道を教えると言ったな、それにチェーンして罠カード発動!←

「あれ、聞こえてねえのかな?ここで勝負しようぜ」


「二度も言わなくても聞こえてるだろ」


 聞き間違いではなかったようだ。何度も言っている。


「リベンジ希望!」


 以前も挑んで今回も挑もうとして……この人は決闘バカなのだろうか?

 まぁ、恨みを込めて言っているわけではなく、本当に楽しんでいるようだからまだまともではあるか。


「……ああ言ってますがどうします?」


「別に構わないわ。それで気が済むのなら」


 あ、面倒そうだ。

 勝てる相手だからという意味ではなく、本当に相手をするのを面倒がっている。こういう反応は珍しいかも。


 そう言って前に出た先輩の正面に決闘のウインドウが表示される。先輩がそれを承認して腰の鞘から刀剣を引き抜くと、二人の中心から円状に空間が形成され始める。詠たちは外野として少し離れたところからその様子を見ることにする。

 そして対戦者の情報が上空に表示される。



―――――――――――――

Bペッパー Lv24

〈武勇殿〉

―――――――――――――


―――――――――――――

せんな Lv 16

〈Celesta Sky〉

―――――――――――――



 表示された情報には以前と違ってレギオンの名前が記されている。


 へぇ、レギオンに所属していればその名が一緒に表示されるんだ。どうやら向こうもあれからレギオンに所属したようだし。それにしても何故武勇殿?武勇伝なら"でん"の漢字が違うけど、掛けてあるのか偶然なのか…。
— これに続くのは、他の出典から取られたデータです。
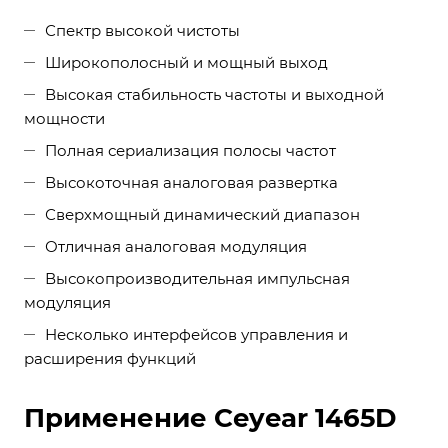
Спектр высокой чистоты
Широкополосный и мощный выход
Высокая стабильность частоты и выходной
мощности
Полная сериализация полосы частот
Высокоточная аналоговая развертка
Сверхмощный динамический диапазон
Отличная аналоговая модуляция
Высокопроизводительная импульсная
модуляция
Несколько интерфейсов управления и
расширения функций
Применение Ceyear 1465D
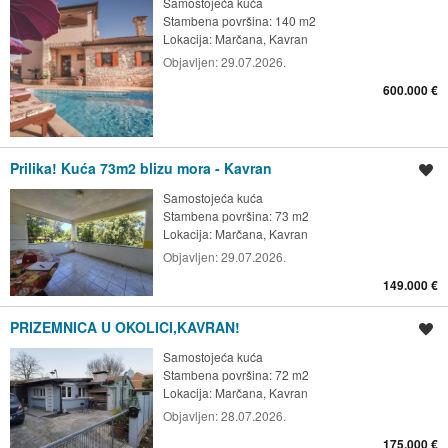
Samostojeća kuća
Stambena površina: 140 m2
Lokacija:
Marčana, Kavran
Objavljen:
29.07.2026.
600.000 €
Prilika! Kuća 73m2 blizu mora - Kavran
Spremi oglas
Samostojeća kuća
Stambena površina: 73 m2
Lokacija:
Marčana, Kavran
Objavljen:
29.07.2026.
149.000 €
PRIZEMNICA U OKOLICI,KAVRAN!
Spremi oglas
Samostojeća kuća
Stambena površina: 72 m2
Lokacija:
Marčana, Kavran
Objavljen:
28.07.2026.
175.000 €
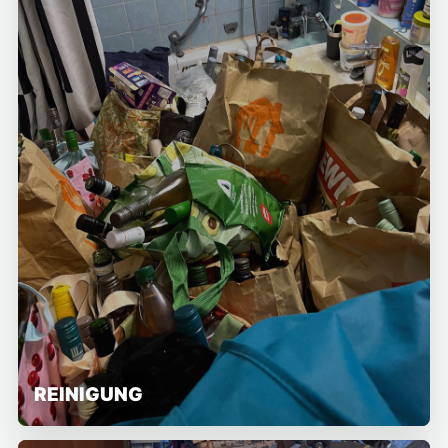
REINIGUNG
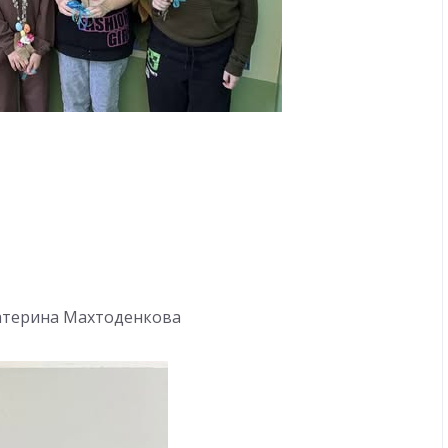
Катерина Махтоденкова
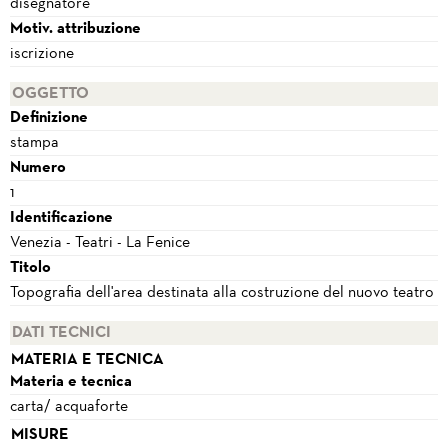
disegnatore
Motiv. attribuzione
iscrizione
OGGETTO
Definizione
stampa
Numero
1
Identificazione
Venezia - Teatri - La Fenice
Titolo
Topografia dell'area destinata alla costruzione del nuovo teatro
DATI TECNICI
MATERIA E TECNICA
Materia e tecnica
carta/ acquaforte
MISURE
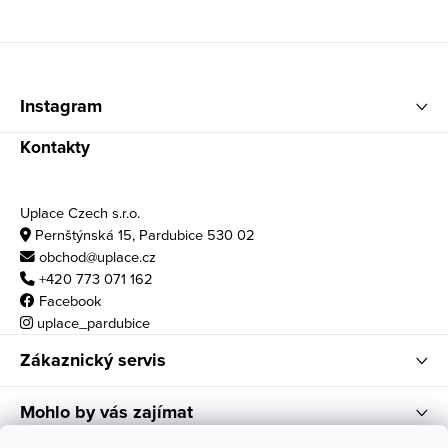
Zápatí
Instagram
Kontakty
Uplace Czech s.r.o.
Pernštýnská 15, Pardubice 530 02
obchod@uplace.cz
+420 773 071 162
Facebook
uplace_pardubice
Zákaznický servis
Mohlo by vás zajímat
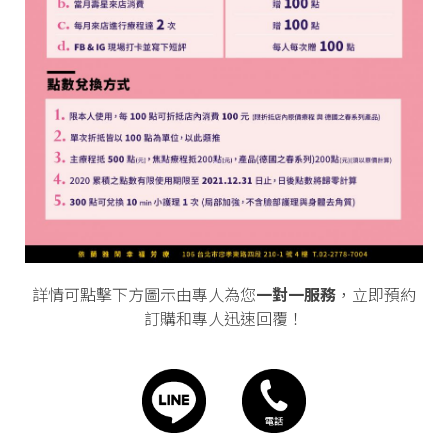
詳情可點擊下方圖示由專人為您
一對一服務
，立即預約
訂購和專人迅速回覆！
 黒胡椒くんのレベルは私たちよりも上か。先にこの大陸に居たらしいだけのことはある。先輩も経験値配分を変えてそこそこ上がっているとはいえ、私たちの中では一番下。レベルの差が気になるけど以前のように技術面なら先輩の方がまだ上のはず。


「あの二人って何か因縁あったりするの?」


「前に一回同じように対戦したのが初だったんじゃないかな?」


「前はどちらが勝ったんですか?」


「先輩」


 隣ではそんな会話がなされているが、それとは関係なく開始のカウントダウンは着実に刻む。そしてそのカウントダウンも開始の合図である零を告げる。


「―――ッシャァ!」


 開始直後、気合の入った声と共に黒胡椒くんが地を蹴る。前回と同じように間合いを詰めると同時に剣が光を宿す。だが、その光を衝撃として飛ばすことは無く、そのまま先輩に突っ込む。


「〈ブラッシュ〉!」


 大きく薙いだその軌道を、先輩は後ろに軽く跳んで身体を少し後ろに倒す形で躱す。そのまま反撃に出る――かと思われたが動かない。何故かと思われたが敵のスキルはまだ続いていた。大きく薙いだはずの刃は描いた軌道を帰るように二撃目を放たれた。二連撃技だったのだ。


 だが、その二撃目も相手が踏み込んでこなかった為に空を裂く結果となった。そして先輩の刀剣に反撃と言わんばかりのスキルの黄色い閃光が宿る。〈スパークル・エッジ〉。以前と似た流れだ。スキルの後で隙を晒している黒胡椒くんに対してその刀剣を振るおうとした。その時―――


「同じ轍は踏まない!」


 二撃目の軌道によって左に伸びている右腕の陰から出された左手が先輩へと伸びる。そして――


「―――〈獄拳〉!!」


 下から抉るように繰り出された拳を受けて、先輩の刀剣に宿っていた閃光が消えた。叩き込まれたことで反射的に距離を空ける先輩。追い打ちは無い。


 静かに向かい合う二人。HPは黒胡椒くんがリード。

 以前の戦いなら距離が空けば先輩の遠距離攻撃が飛んでいたが、今回は飛んでいないどころか使う気配が無い。


 そんな光景を見て隣が少し騒がしくなった。


「なに今の!?」


「手刀!?」


「掌打じゃない?」


「どっちにしろ武器を使ってない拳の技なんてあるの!?」


 やはり注目しているのは先程黒胡椒くんが使った技か。それも当然か現在装備している武器とは系統の違う攻撃、それも素手で相手のスキルを消させるほどの威力の技だったのだから。あれも先で手に入れたスキルが関係しているのだろう。今はそう思っておこう。


「悪いけど魔法は今は使えないぜ」


 黙っている先輩に対して忠告のように言う黒胡椒くん。

(困っているのだろうと思ったらしいが、本人はただ単に余計面倒になったと思っているだけである)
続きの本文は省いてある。